Which is probably why it doesn't do footnotes: Google hasn't figured out how to attach ads to them :-)
I think regular expressions as they are expressed as you show above is an example of how a DSL-ish representation can still be really obtuse. Regexes have always looked like line noise to me.

I prefer reading and writing regexes with a more natural language, "fluent" interface.
Very interesting post!

About syntactic sugar. Even if syntactic sugar "just" adds simplicity (a la the simplified for loop) instead of new semantic meaning, it still matters. Because as you mention it's not about Turing completeness, it's about changing how people think and use things. Doing something has a certain friction related to it, and once you reduce that friction to below the threshold of being annoying or bothersome, you can fundamentally change the way people behave.

Long ago, I attended a talk about Perl 6 where Damian Conway talked about Syntactic Vitamins, and I think that perfectly captures the power of making common things really easy to do. This line of thinking seems to be pervasive in the design of Perl 6 (and as for irony and the ability of Perl to Get Things Done(tm): note the age of my post :)

About DSLs. I actually thought of this tired TLA already when you mentioned templates and string interpolation, because if you think about it that's what string interpolation really is: a very very simple notation for accomplishing something within it's domain. Not that it really matters if you want to cram it in under the DSL label, but putting stuff inside strings is such a common thing to do when programming that you wonder how people can design new languages without even considering something like this. I mean, the concept has been obvious since the printf/sprintf syntax became mainstream with C.
If you apply the logic of the article to higher level business constructs you should, it seems to me, drift immediately into business rules. The use of a business rules management system to specify "business rules" rather than a low level coding language would be compelling for the same reason that better laid out/written code would. Helping those who need to validate/manage the organization's policies and procedures interact directly with "code" they could understand could only help.
The use of business rules could make your code more maintainable, reduce your dislike of change and reduce your application knowledge defecit.
If you apply the logic of the article to higher level business constructs you should, it seems to me, drift immediately into business rules.

That's a slightly different application of DSLs.

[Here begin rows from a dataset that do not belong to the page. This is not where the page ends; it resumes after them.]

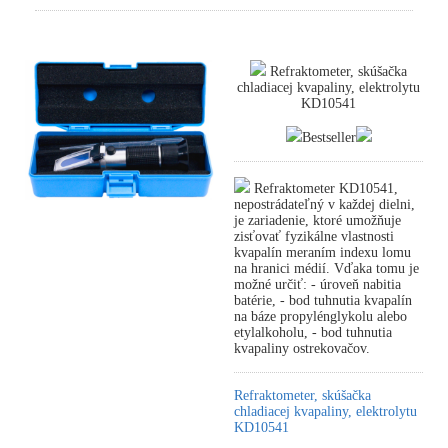
Refraktometer, skúšačka
chladiacej kvapaliny, elektrolytu
KD10541
Bestseller
Refraktometer KD10541,
nepostrádateľný v každej dielni,
je zariadenie, ktoré umožňuje
zisťovať fyzikálne vlastnosti
kvapalín meraním indexu lomu
na hranici médií. Vďaka tomu je
možné určiť: - úroveň nabitia
batérie, - bod tuhnutia kvapalín
na báze propylénglykolu alebo
etylalkoholu, - bod tuhnutia
kvapaliny ostrekovačov.
Refraktometer, skúšačka
chladiacej kvapaliny, elektrolytu
KD10541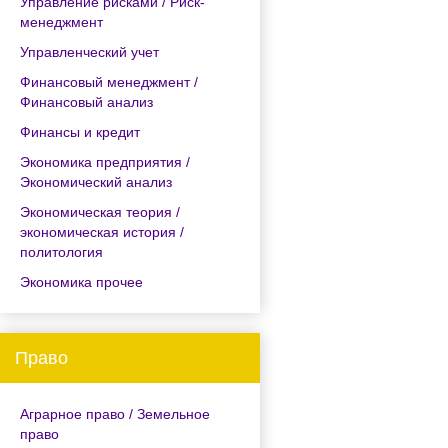
Управление рисками / Риск-
менеджмент
Управленческий учет
Финансовый менеджмент /
Финансовый анализ
Финансы и кредит
Экономика предприятия /
Экономический анализ
Экономическая теория /
экономическая история /
политология
Экономика прочее
Право
Аграрное право / Земельное
право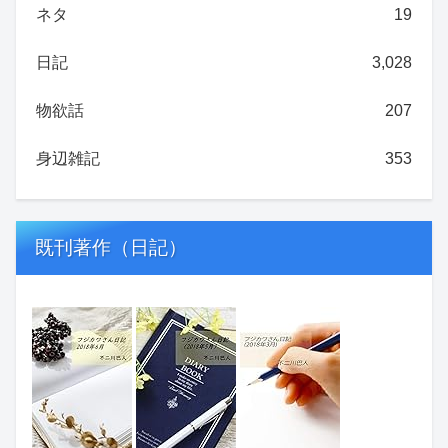
ネタ
19
日記
3,028
物欲話
207
身辺雑記
353
既刊著作（日記）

It's possibly even more valuable, but I was trying to stick with one very simple principle and show it is a lot if different contexts.

Thanks for the links!
Business rules are one of those things I find really frustrating, because they almost work.

Pulling out the rules and expressing and storing them in a clean declarative way seems like a really good idea, for all the obvious engineering reasons. But the trouble is that the order rules fire in matters, because they can update the state of your system. Then you end up messing up your nice declarative framework with all sorts of hideous hacks to treat ordering.
Since you asked for other ways to write this, here's how this looks in my work-in-progress language Flan:

@separator = oneof "- /.";
@date = [

(Ok, this doesn't handle the initial '0's.)
I've new to reading your blog, but I've noticed that you reference the SICP pretty regularly. You usually point links to the Amazon page, so I thought I'd mention that the SICP is available in full on the net. You could even link to the page you quote. If this was widely known information, pay me no mind...

I have linked to the free version quite often, such as on Irony and The first seven books I would buy if my shelves were bare. But another link is helpful.

Personally, I love physical books, especially timeless classics like SICP. But the free version makes it possible to try before you buy, makes it accessible to those on a budget, and generally makes the world a better place.

Rock on!
One can design programs to be read using tools rather than changes to a specific language/platform. Check out Literate programming, coined by Don Knuth when he created web. The state of the art, IMO: Leo. It doesn't waste effort on paper rendering like Knuth did with all the latex.. The critical ability is simply ordering code for readability rather than a compiler.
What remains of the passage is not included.